I have a mare that has similar problems and there have been times when her entire belly was raw and bloody from between her forelegs to her udder. She also rubbed out most of the hair on the dock of her tail and most of her mane. I think what my mare has and what your gelding may have too is called "Sweet Itch". As I understand it, sweet itch is caused by an allergic reaction to gnat bites that develops over time. My mare was about 18 years old when the sweet itch started and had never had any problems before. 

I tried all kinds of things with my mare: Calm Coat, aloe, bag balm, calamine lotion, Listerine (didn't work for her), Campho-Phenique, some kind of nasty smelling liquid steroid-based crap the vet said to try. NOTHING worked. I finally read that ground flax seed is good for the skin, so I started adding a cup of freshly ground flax to her beet pulp once a day and just using lots of fly spray. I also coated the raw sores with Dr. Naylor's Udder cream (similar to Bag Balm but without all the menthol). It took a couple of months but her belly finally cleared up and actually grew hair again! 

The ground flax is the KEY.


----------



## Saddlebag (Jan 17, 2011)

Have you considered that the bugs/mosquitoes may have been chewing him up under there? Did you try wiping a good fly spray under there? I'll be he was really chewed up from the navel way up to where his legs meet. When I see my horses rubbing back and forth on bushes I know it's time to slather petroleum jelly (Vaseline). It protects the skin and lasts about 3 days. Cortisone cream thins the skin, it's more of a once or twice thing and no more than that.


----------



## Boo Walker (Jul 25, 2012)

It seems to be a bad bug year for most of us and you're right- the sweet itch is really bad! I've also had good luck with switching from oil based to a water based fly spray, a 50/50 plain Listerine and water spray, and liberal amounts of Vaseline. I'm sooo ready for Fall and bidding goodbye to these bugs and itches!!


----------



## PunksTank (Jul 8, 2012)

Flax is the key! My mare was just like this. This was the first year she hasn't torn her belly up. She's still a little itchy and appreciates a good belly rub, but this is the first time she's not miserably itchy. IT was causing all sorts of behavioral issues too because she was so distracted by how uncomfortable she was. 
I don't use much else besides Flax and Brewer's Yeast.


----------



## showjumperachel (Jul 13, 2013)

Saddlebag said:


> Have you considered that the bugs/mosquitoes may have been chewing him up under there? Did you try wiping a good fly spray under there? I'll be he was really chewed up from the navel way up to where his legs meet. When I see my horses rubbing back and forth on bushes I know it's time to slather petroleum jelly (Vaseline). It protects the skin and lasts about 3 days. Cortisone cream thins the skin, it's more of a once or twice thing and no more than that.
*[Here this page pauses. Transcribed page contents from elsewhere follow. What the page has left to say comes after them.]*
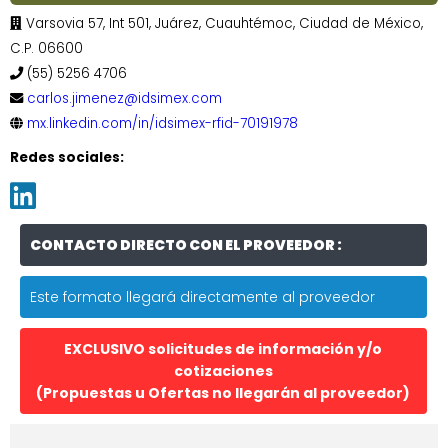
Varsovia 57, Int 501, Juárez, Cuauhtémoc, Ciudad de México,
C.P. 06600
(55) 5256 4706
carlos.jimenez@idsimex.com
mx.linkedin.com/in/idsimex-rfid-70191978
Redes sociales:
CONTACTO DIRECTO CON EL PROVEEDOR :
Este formato llegará directamente al proveedor
EXCLUSIVO solicitudes de información y/o
cotizaciones
(Propuestas u Ofertas no llegarán al proveedor)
Yes, I did consider this, but even with fly spray and swat he was still itching himself raw! And even in the winter when there aren't nearly as many flies he still had major itchiness problems!

xlntperuvian: A whole cup of flax? Wow! Maybe I should give him a little bit more. He has only bee getting about 3 tablespoons a day with his grain.


----------



## PunksTank (Jul 8, 2012)

I do about 1/2 a cup a day for my draft horse. But a fly sheet helped big time!


----------



## Saddlebag (Jan 17, 2011)

Do not feed raw flax seed without exposing it to high heat, ie boiling it. It contains arsenates which are in the arsenic family of poisons. The heat destroys this property. Powdered flax is safe as it has been exposed to high heat.


----------



## PunksTank (Jul 8, 2012)

Saddlebag said:


> Do not feed raw flax seed without exposing it to high heat, ie boiling it. It contains arsenates which are in the arsenic family of poisons. The heat destroys this property. Powdered flax is safe as it has been exposed to high heat.


Woah I've heard exactly opposite, boiling it causes the mixing of the two properties that causes cyanide. If you leave it unboiled the two pieces don't combine.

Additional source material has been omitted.